Grosser Preis der Freien Hansestadt Bremen
- Class: Group 3
- Location: Bremen Racecourse Bremen, Germany
- Final run: 4 November 2007
- Race type: Flat / Thoroughbred
- Website: Bremen

Race information
- Distance: 1,600 metres (1 mile)
- Surface: Turf
- Track: Right-handed
- Qualification: Three-years-old and up
- Weight: 56 kg (3yo); 58 kg (4yo+) Allowances 2 kg for fillies and mares 1 kg if not won €12,000 * Penalties 3 kg for Group 1 winners * 2 kg for Group 2 winners * 1 kg for Group 3 winners * * since January 1
- Purse: €50,000 (2007) 1st: €32,000

= Grosser Preis der Freien Hansestadt Bremen =

The Grosser Preis der Freien Hansestadt Bremen was a Group 3 flat horse race in Germany open to thoroughbreds aged three years or older.

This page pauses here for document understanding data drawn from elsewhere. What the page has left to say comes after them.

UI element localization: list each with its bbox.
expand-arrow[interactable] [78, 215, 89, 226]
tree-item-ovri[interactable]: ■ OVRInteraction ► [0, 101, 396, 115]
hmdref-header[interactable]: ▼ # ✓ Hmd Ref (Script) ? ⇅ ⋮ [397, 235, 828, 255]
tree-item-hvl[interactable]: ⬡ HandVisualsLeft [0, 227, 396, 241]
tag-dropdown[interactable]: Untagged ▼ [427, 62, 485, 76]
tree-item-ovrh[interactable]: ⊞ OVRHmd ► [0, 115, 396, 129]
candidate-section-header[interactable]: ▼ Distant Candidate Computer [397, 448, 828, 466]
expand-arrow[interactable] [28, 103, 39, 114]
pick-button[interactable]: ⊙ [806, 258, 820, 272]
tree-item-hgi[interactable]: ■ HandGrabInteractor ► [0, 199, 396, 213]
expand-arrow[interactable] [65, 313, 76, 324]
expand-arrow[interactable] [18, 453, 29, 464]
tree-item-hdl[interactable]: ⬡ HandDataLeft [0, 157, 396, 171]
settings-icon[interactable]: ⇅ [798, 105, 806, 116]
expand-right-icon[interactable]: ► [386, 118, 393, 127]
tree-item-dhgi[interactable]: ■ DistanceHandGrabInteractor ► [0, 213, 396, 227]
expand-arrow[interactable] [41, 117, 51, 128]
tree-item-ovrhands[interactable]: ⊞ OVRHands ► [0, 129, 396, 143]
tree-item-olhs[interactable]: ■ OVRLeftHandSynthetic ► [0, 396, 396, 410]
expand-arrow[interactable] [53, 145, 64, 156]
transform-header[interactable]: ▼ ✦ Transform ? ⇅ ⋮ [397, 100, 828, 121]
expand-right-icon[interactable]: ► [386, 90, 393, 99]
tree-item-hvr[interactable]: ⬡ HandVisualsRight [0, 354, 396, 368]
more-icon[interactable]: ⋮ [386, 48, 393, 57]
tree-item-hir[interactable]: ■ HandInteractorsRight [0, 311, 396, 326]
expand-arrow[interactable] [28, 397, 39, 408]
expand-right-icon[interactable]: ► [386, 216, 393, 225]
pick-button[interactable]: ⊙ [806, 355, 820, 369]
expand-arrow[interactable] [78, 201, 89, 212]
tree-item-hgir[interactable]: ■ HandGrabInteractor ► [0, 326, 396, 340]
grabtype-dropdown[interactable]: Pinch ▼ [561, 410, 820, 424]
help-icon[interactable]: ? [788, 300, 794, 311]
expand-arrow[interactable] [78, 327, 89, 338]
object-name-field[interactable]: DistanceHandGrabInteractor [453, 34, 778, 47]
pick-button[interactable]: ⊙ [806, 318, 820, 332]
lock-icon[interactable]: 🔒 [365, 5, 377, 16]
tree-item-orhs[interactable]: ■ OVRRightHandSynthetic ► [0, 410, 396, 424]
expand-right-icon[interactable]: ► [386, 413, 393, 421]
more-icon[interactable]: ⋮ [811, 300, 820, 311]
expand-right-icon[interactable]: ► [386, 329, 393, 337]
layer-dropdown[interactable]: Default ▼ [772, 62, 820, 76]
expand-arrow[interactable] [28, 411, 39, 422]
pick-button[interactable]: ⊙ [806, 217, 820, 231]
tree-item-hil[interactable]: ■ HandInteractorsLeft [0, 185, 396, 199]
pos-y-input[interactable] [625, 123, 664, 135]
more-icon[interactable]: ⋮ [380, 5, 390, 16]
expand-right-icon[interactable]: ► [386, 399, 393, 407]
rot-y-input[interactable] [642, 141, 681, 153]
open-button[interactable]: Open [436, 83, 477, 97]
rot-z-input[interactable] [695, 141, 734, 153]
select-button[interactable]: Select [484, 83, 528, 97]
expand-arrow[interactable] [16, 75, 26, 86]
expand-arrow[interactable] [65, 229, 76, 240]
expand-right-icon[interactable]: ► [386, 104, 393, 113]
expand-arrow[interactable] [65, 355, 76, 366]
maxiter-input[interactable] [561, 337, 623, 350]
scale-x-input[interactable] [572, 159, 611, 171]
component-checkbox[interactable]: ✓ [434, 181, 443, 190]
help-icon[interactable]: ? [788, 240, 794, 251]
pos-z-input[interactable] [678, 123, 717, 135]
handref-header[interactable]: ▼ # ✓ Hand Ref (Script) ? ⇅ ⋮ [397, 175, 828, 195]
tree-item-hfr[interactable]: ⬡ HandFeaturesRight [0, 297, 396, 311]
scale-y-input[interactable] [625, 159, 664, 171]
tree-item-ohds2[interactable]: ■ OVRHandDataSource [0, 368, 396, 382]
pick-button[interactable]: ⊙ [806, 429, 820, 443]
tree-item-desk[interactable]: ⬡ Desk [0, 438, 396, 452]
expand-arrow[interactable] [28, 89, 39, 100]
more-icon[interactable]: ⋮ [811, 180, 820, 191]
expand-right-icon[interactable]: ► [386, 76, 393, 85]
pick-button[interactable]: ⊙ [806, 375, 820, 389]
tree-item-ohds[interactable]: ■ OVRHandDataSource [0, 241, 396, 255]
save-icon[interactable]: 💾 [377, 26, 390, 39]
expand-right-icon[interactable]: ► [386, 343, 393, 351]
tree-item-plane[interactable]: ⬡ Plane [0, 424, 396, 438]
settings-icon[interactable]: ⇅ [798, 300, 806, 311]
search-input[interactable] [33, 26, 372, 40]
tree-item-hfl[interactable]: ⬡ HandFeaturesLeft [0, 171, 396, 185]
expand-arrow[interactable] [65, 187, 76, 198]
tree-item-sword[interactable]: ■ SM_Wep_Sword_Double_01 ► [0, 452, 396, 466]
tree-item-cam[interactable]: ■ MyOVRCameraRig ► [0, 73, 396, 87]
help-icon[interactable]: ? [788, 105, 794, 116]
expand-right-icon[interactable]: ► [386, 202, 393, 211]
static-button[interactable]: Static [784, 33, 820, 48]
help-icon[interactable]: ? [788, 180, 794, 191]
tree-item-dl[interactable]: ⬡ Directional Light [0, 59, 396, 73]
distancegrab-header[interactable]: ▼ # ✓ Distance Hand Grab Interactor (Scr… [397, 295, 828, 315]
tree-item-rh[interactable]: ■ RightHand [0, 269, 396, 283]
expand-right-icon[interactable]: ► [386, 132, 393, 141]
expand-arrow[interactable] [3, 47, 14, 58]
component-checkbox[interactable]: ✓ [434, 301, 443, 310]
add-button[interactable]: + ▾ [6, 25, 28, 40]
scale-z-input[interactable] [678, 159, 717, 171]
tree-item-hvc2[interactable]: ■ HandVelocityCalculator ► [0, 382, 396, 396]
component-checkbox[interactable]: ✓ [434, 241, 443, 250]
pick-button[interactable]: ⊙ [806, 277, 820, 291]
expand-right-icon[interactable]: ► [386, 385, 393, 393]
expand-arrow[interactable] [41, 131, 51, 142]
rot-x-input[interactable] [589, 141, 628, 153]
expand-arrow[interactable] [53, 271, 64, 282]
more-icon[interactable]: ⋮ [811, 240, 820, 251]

It was run at Bremen over a distance of 1,600 metres (about 1 mile), and it was scheduled to take place each year in late October or early November.

The event was given Group 3 status in 2002, and it remained at Bremen until 2006. It was staged at Hanover as the Grosser Preis des Autoring Hannover in 2007.

The race was discontinued in 2008.

==Records==
Most successful horse:
- no horse won this race more than once in the period shown
----
Leading jockey:
- no jockey won this race more than once in the period shown
----
Leading trainer since 2002 (2 wins):
- Erika Mäder – Up and Away (2002), Lucidor (2006)

==Winners since 2002==
| Year | Winner | Age | Jockey | Trainer | Time |
| 2002 | Up and Away | 8 | Alexander Pietsch | Erika Mäder | 1:40.47 |
| 2003 | Capital Secret | 6 | Marc Timpelan | Mario Hofer | 1:41.25 |
| 2004 | Tiberius Caesar | 4 | Andreas Suborics | Peter Schiergen | 1:37.96 |
| 2005 | König Turf | 3 | Torsten Mundry | Christian Sprengel | 1:38.85 |
| 2006 | Lucidor | 3 | Eduardo Pedroza | Erika Mäder | 1:37.39 |
| 2007 | Mharadono | 4 | Wladimir Panov | Peter Hirschberger | 1:46.59 |
 The 2007 running took place at Hanover.